Basic Usage
This guide covers the basic usage patterns for integrating AI capabilities into your Nuxt application using the Nuxt AI module.
First decide when model you want to use
The module supports multiple AI providers through the Vercel AI SDK. You can choose the provider you want to use by setting the client
option in the configuration.
You can see which providers are supported by the module here.
We'll use OpenAI in this guide, so we'll install the OpenAI provider:
pnpm add -D @ai-sdk/openai
yarn add --dev @ai-sdk/openai
npm install --save-dev @ai-sdk/openai
bun add -D @ai-sdk/openai
Using the Chat Interface
The most common use case is implementing a chat interface using the Vercel AI SDK. With Nuxt AI, the SDK's composables are auto-imported.
Creating a Chat Component
<script setup lang="ts">
const { messages, input, handleSubmit } = useChat({
api: '/api/chat',
});
</script>
Creating an API Route Handler
Set up an API route to handle the chat requests:
useRuntimeConfig
object to access your API keys. Learn more about runtime config environment variables.import { createOpenAI } from '@ai-sdk/openai'
export default defineLazyEventHandler(async () => {
const apiKey = useRuntimeConfig().openaiApiKey
if (!apiKey) {
throw new Error('Missing OpenAI API key')
}
const openai = createOpenAI({
apiKey,
})
return defineEventHandler(async (event: any) => {
const { messages } = await readBody(event)

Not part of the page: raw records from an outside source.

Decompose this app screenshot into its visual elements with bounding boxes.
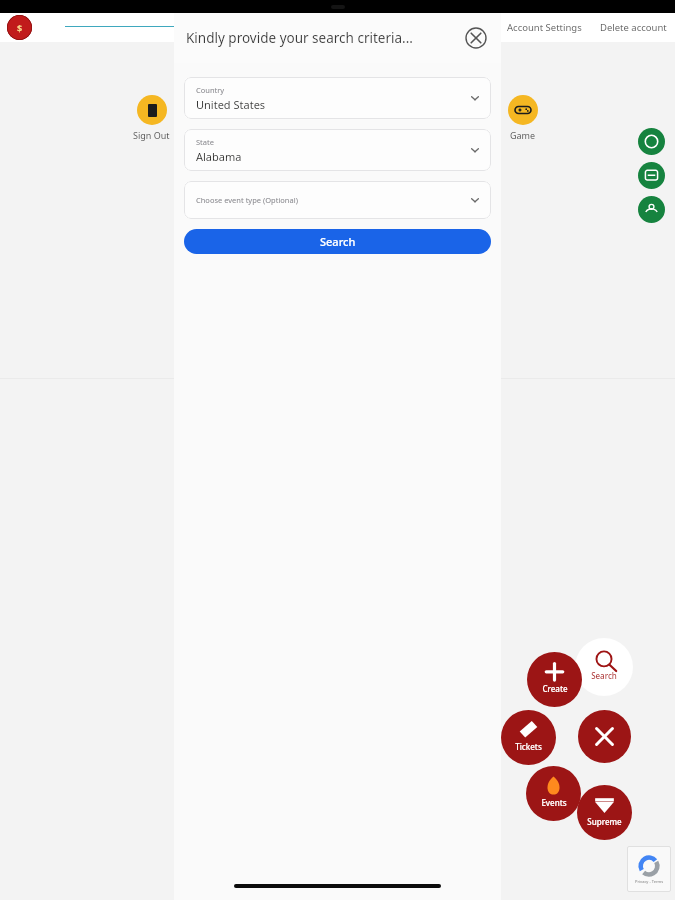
staticText: State: [196, 137, 214, 147]
button[interactable]: Events: [526, 766, 581, 821]
button[interactable]: Search: [575, 638, 633, 696]
staticText: Create: [542, 683, 568, 694]
staticText: Choose event type (Optional): [196, 195, 298, 205]
staticText: Alabama: [196, 149, 242, 164]
button[interactable]: Delete account: [600, 21, 667, 34]
button[interactable]: Home logo: [7, 15, 32, 40]
button[interactable]: Country: [184, 77, 491, 119]
button[interactable]: reCAPTCHA: [627, 846, 671, 892]
staticText: Sign Out: [133, 129, 170, 141]
button[interactable]: Tickets: [501, 710, 556, 765]
button[interactable]: Messages: [638, 162, 665, 189]
staticText: Country: [196, 85, 225, 95]
button[interactable]: Choose event type (Optional): [184, 181, 491, 219]
staticText: Game: [510, 129, 536, 141]
button[interactable]: State: [184, 129, 491, 171]
button[interactable]: Close: [463, 25, 489, 51]
button[interactable]: Create: [527, 652, 582, 707]
staticText: Search: [591, 670, 617, 681]
button[interactable]: Supreme: [577, 785, 632, 840]
button[interactable]: Account Settings: [507, 21, 582, 34]
button[interactable]: Sign Out: [133, 95, 170, 141]
button[interactable]: Contact: [638, 196, 665, 223]
staticText: $: [17, 22, 23, 34]
staticText: Kindly provide your search criteria...: [186, 29, 463, 47]
button[interactable]: Close menu: [578, 710, 631, 763]
staticText: Privacy - Terms: [635, 879, 664, 884]
staticText: Supreme: [587, 816, 622, 827]
button[interactable]: Game: [508, 95, 538, 141]
staticText: Events: [541, 797, 567, 808]
button[interactable]: Chat: [638, 128, 665, 155]
staticText: Search: [320, 234, 356, 249]
staticText: Tickets: [515, 741, 542, 752]
staticText: United States: [196, 97, 266, 112]
button[interactable]: Search: [184, 229, 491, 254]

const result = streamText({
model: openai('gpt-4o'),
messages,
})
return result.toDataStreamResponse()
})
})
Using Streaming Completion
For simple text completion without a chat interface:
<script setup lang="ts">
const prompt = ref('');
const { completion, complete, isLoading } = useCompletion({
api: '/api/completion',
});
async function handleSubmit() {
await complete(prompt.value);
}
</script>
<template>
<div>
<form @submit.prevent="handleSubmit">
<textarea v-model="prompt" placeholder="Enter a prompt..."></textarea>
<button type="submit" :disabled="isLoading">Generate</button>
</form>
<div v-if="completion" class="completion">
<h3>Generated Text:</h3>
<p>{{ completion }}</p>
</div>
</div>
</template>
And the corresponding API route:
import { OpenAIStream, StreamingTextResponse } from '@ai-sdk/edge'
import { defineEventHandler } from 'h3'
import OpenAI from 'openai'
const openai = new OpenAI({
apiKey: import.meta.env.OPENAI_API_KEY!,
})
export default defineEventHandler(async (event) => {
const { prompt } = await readBody(event)
const response = await openai.completions.create({
model: 'gpt-3.5-turbo-instruct',
stream: true,
prompt,
})
const stream = OpenAIStream(response)
return new StreamingTextResponse(stream)
})
Using Different AI Providers
Nuxt AI supports multiple AI providers through the Vercel AI SDK. Here's how to use Anthropic's Claude:
pnpm add -D @ai-sdk/anthropic
yarn add --dev @ai-sdk/anthropic
npm install --save-dev @ai-sdk/anthropic
bun add -D @ai-sdk/anthropic
import { createAnthropic } from '@ai-sdk/anthropic'
export default defineLazyEventHandler(async () => {
const apiKey = useRuntimeConfig().anthropicApiKey
if (!apiKey) {
throw new Error('Missing Anthropic API key')
}
const anthropic = createAnthropic({
apiKey,
})
return defineEventHandler(async (event: any) => {
const { messages } = await readBody(event)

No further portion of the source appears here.